The first problem involved Telegram webhooks. Initially the system did not use idempotency. In practice, Telegram sometimes delivers the same event multiple times, especially during network delays or webhook retries.
This occasionally caused the same operation to run twice. The solution was to introduce idempotency keys and payload hashing so duplicate requests return the original result.
Another issue appeared after moving the entire API to Cloudflare Workers. Workers are excellent for fast API operations, but they are not ideal for long-running or computationally heavy tasks.
Some swap flows required longer execution times than edge functions comfortably support. As a result, the architecture was adjusted so Workers act as a gateway while heavy operations run on a dedicated backend service.
A third challenge appeared when interacting with Solana RPC nodes. Everything seemed stable during testing, but higher request volumes led to rate limit errors and inconsistent responses.
This required adding request limiters, caching layers, and controlled request queues for RPC calls.
Another important lesson came from error handling. Early versions of the system relied heavily on exceptions. Over time this created complex try/catch chains and unpredictable API responses.

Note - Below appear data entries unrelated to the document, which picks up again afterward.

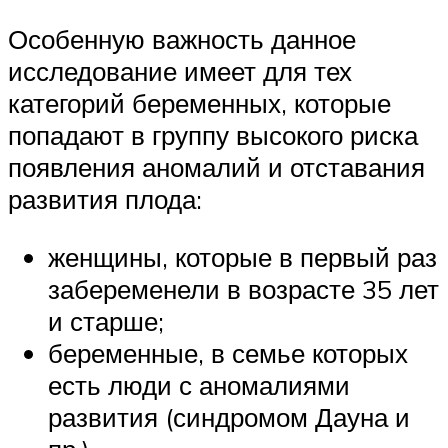
Особенную важность данное
исследование имеет для тех
категорий беременных, которые
попадают в группу высокого риска
появления аномалий и отставания
развития плода:
женщины, которые в первый раз
забеременели в возрасте 35 лет
и старше;
беременные, в семье которых
есть люди с аномалиями
развития (синдромом Дауна и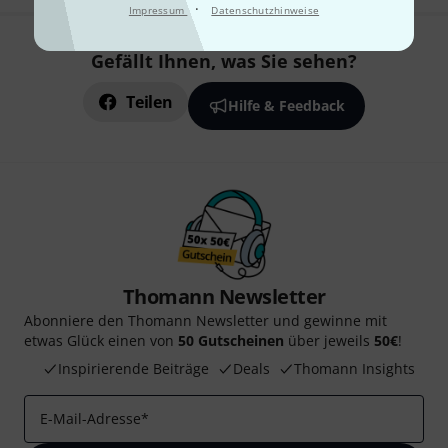
·
Impressum
Datenschutzhinweise
Gefällt Ihnen, was Sie sehen?
Teilen
Hilfe & Feedback
Thomann Newsletter
Abonniere den Thomann Newsletter und gewinne mit
etwas Glück einen von
50 Gutscheinen
über jeweils
50€
!
Inspirierende Beiträge
Deals
Thomann Insights
E-Mail-Adresse
*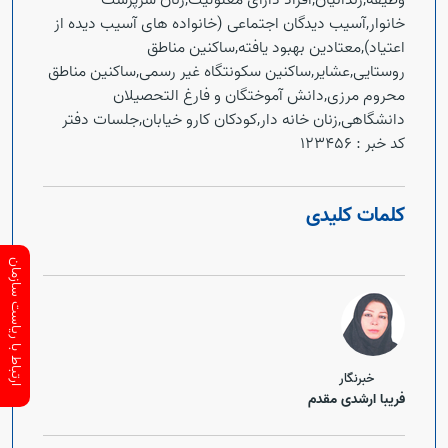
وظیفه,زندانیان,افراد دارای معلولیت,زنان سرپرست
خانوار,آسیب دیدگان اجتماعی (خانواده های آسیب دیده از
اعتیاد),معتادین بهبود یافته,ساکنین مناطق
روستایی,عشایر,ساکنین سکونتگاه غیر رسمی,ساکنین مناطق
محروم مرزی,دانش آموختگان و فارغ التحصیلان
دانشگاهی,زنان خانه دار,کودکان کارو خیابان,جلسات دفتر
کد خبر :
123456
کلمات کلیدی
ارتباط با ریاست سازمان
خبرنگار
فریبا ارشدی مقدم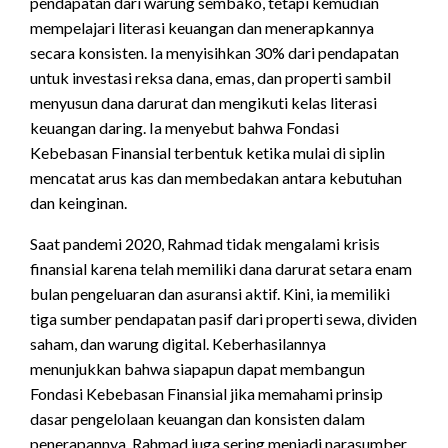
pendapatan dari warung sembako, tetapi kemudian
mempelajari literasi keuangan dan menerapkannya
secara konsisten. Ia menyisihkan 30% dari pendapatan
untuk investasi reksa dana, emas, dan properti sambil
menyusun dana darurat dan mengikuti kelas literasi
keuangan daring. Ia menyebut bahwa Fondasi
Kebebasan Finansial terbentuk ketika mulai di siplin
mencatat arus kas dan membedakan antara kebutuhan
dan keinginan.
Saat pandemi 2020, Rahmad tidak mengalami krisis
finansial karena telah memiliki dana darurat setara enam
bulan pengeluaran dan asuransi aktif. Kini, ia memiliki
tiga sumber pendapatan pasif dari properti sewa, dividen
saham, dan warung digital. Keberhasilannya
menunjukkan bahwa siapapun dapat membangun
Fondasi Kebebasan Finansial jika memahami prinsip
dasar pengelolaan keuangan dan konsisten dalam
penerapannya. Rahmad juga sering menjadi narasumber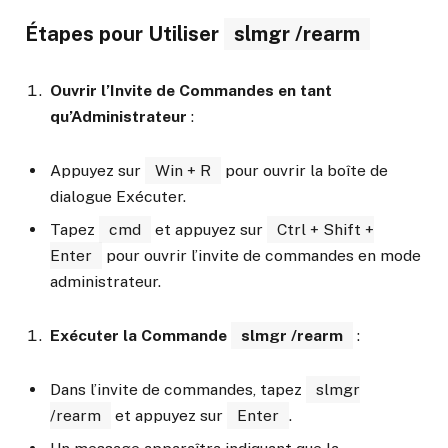
Étapes pour Utiliser
slmgr /rearm
Ouvrir l’Invite de Commandes en tant
qu’Administrateur
:
Appuyez sur
Win + R
pour ouvrir la boîte de
dialogue Exécuter.
Tapez
cmd
et appuyez sur
Ctrl + Shift +
Enter
pour ouvrir l’invite de commandes en mode
administrateur.
Exécuter la Commande
slmgr /rearm
:
Dans l’invite de commandes, tapez
slmgr
/rearm
et appuyez sur
Enter
.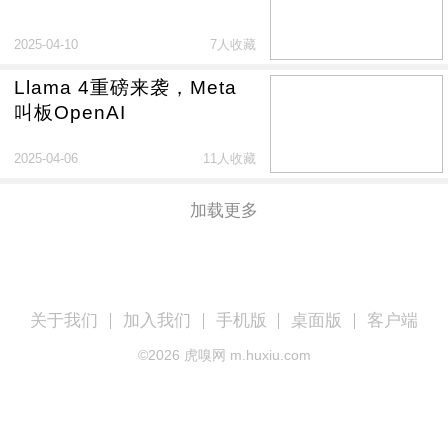
2025-04-10
7人收藏
Llama 4重磅来袭，Meta
叫板OpenAI
2025-04-06
11人收藏
加载更多
关于我们
加入我们
手机版
桌面版
客户端
©
2026
虎嗅网 m.huxiu.com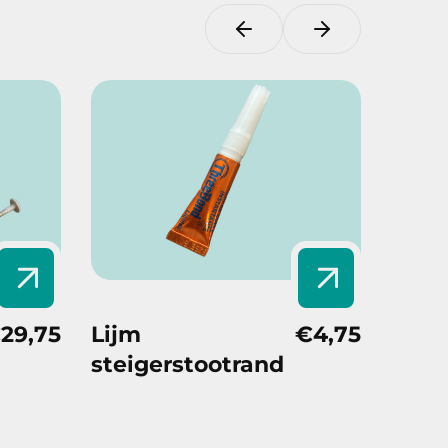
29,75
Lijm
€4,75
Verb
steigerstootrand
voor 
Pro-
stei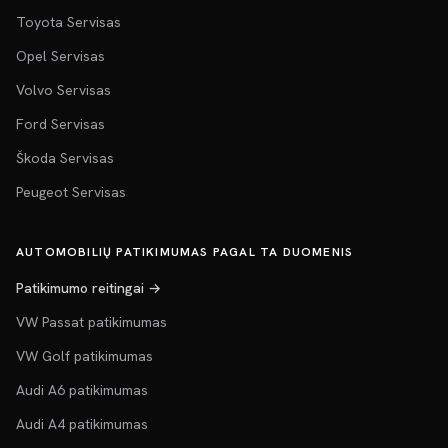
Toyota Servisas
Opel Servisas
Volvo Servisas
Ford Servisas
Škoda Servisas
Peugeot Servisas
AUTOMOBILIŲ PATIKIMUMAS PAGAL TA DUOMENIS
Patikimumo reitingai →
VW Passat patikimumas
VW Golf patikimumas
Audi A6 patikimumas
Audi A4 patikimumas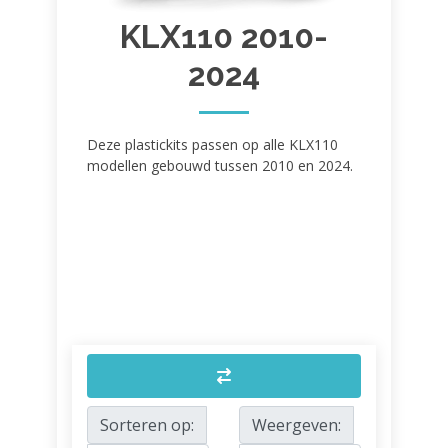
KLX110 2010-
2024
Deze plastickits passen op alle KLX110
modellen gebouwd tussen 2010 en 2024.
Sorteren op:
Weergeven: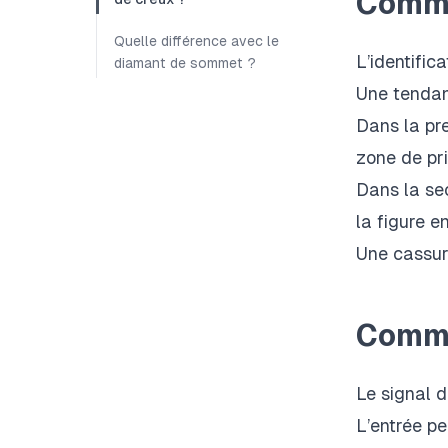
Comme
Quelle différence avec le
L’identific
diamant de sommet ?
Une tendanc
Dans la pre
zone de pr
Dans la se
la figure e
Une cassure
Comme
Le signal d
L’entrée pe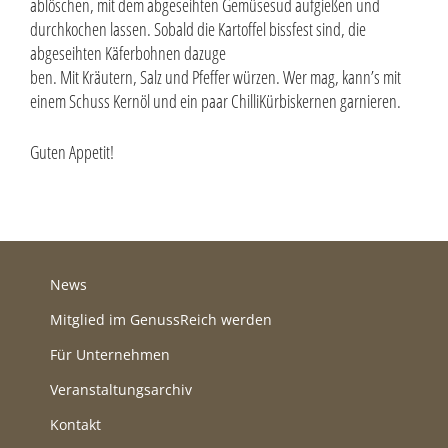
ablöschen, mit dem ab­geseihten Gemüsesud aufgießen und
durch­kochen lassen. Sobald die Kartoffel bissfest sind, die
abgeseihten Käferbohnen dazuge­
ben. Mit Kräutern, Salz und Pfeffer würzen. Wer mag, kann’s mit
einem Schuss Kernöl und ein paar Chilli­Kürbiskernen garnieren.
Guten Appetit!
News
Mitglied im GenussReich werden
Für Unternehmen
Veranstaltungsarchiv
Kontakt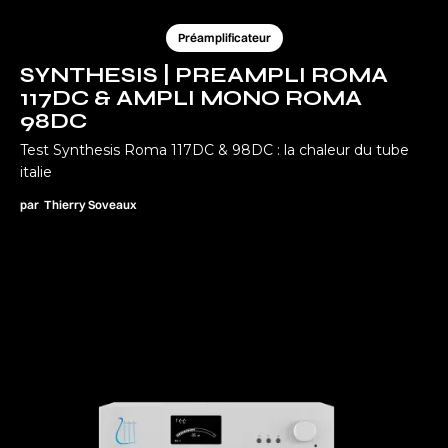
Préamplificateur
SYNTHESIS | PREAMPLI ROMA
117DC & AMPLI MONO ROMA
98DC
Test Synthesis Roma 117DC & 98DC : la chaleur du tube
italie
par
Thierry Soveaux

Eventually the system was refactored to the result-based approach described earlier. This change made error handling much more predictable and simplified client-side logic.
🧭 Why Monavo Uses This Architecture
The core idea behind the Monavo architecture is to separate the system into two layers.
The edge layer handles user interaction and must remain extremely fast. The core layer executes critical business logic and stays isolated from direct public access.
This approach reduces the attack surface, simplifies scaling, and makes the system more resilient to network instability.
🧪 What Comes Next
Monavo is currently running in beta. The primary goal of this stage is to observe how the architecture performs under real-world conditions and identify potential bottlenecks as the user base grows.
If the system proves stable under production traffic, the next step will be expanding the platform with additional tools for interacting with the Solana ecosystem.
The beta version is already live and gradually opening to more users, so the coming months will provide a good test of how well the current architecture performs in practice.